There have been two laggards. The first is Betsson AB (BETS-B.ST), which has given back most of its gains after rising over 50% in the first four months of the year. I recommended Betsson back in February, given its strong dividend yield and exposure to the relatively stable Scandinavian economies and regulatory structures. The company does have risk in Turkey, where even Betsson itself admits on its investor relations page that “future revenues from Turkey continue to be more uncertain than those generated by its other markets.” (That risk comes from a similar problem: Turkey’s protection of its state-run monopoly appears to run afoul of EU and WTO rules, but it’s unclear as to who is willing to enforce the international standards.) But beyond Turkey, Betsson has a far more stable revenue base than its competitors, not to mention a dividend yield over 5 percent, higher than not only other iGaming companies but stocks in any industry. With the stock now down about 10% from its February levels, it remains an interesting play for long-term investors.

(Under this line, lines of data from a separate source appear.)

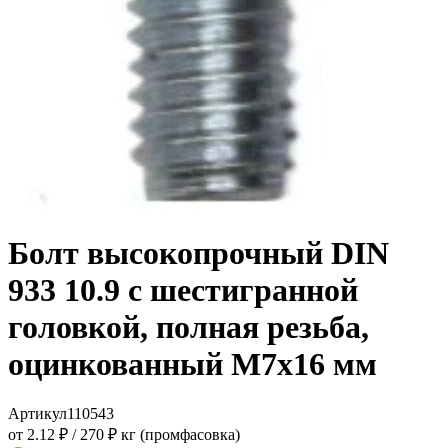
Болт высокопрочный DIN
933 10.9 с шестигранной
головкой, полная резьба,
оцинкованный M7x16 мм
Артикул
110543
от 2.12 ₽
/
270 ₽ кг (промфасовка)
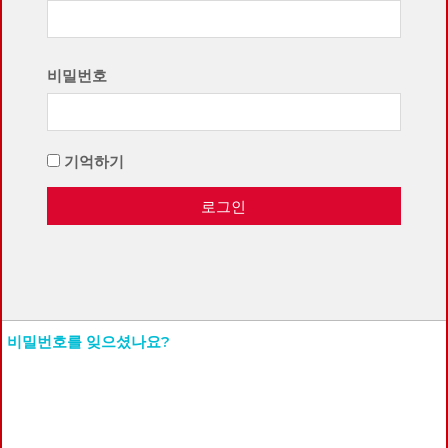
비밀번호
기억하기
로그인
비밀번호를 잊으셨나요?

All told, investing in iGaming requires the same focus on execution and branding that investors need in other segments, such as the similarly competitive US regional segment. Investors should go where the gamblers are going. They are going to 888 for its growing poker liquidity; they are going to Paddy Power for its innovative mobile apps and its award-winning marketing campaigns. There’s a reason those stocks have been successful, and a reason they seem likely to continue that success.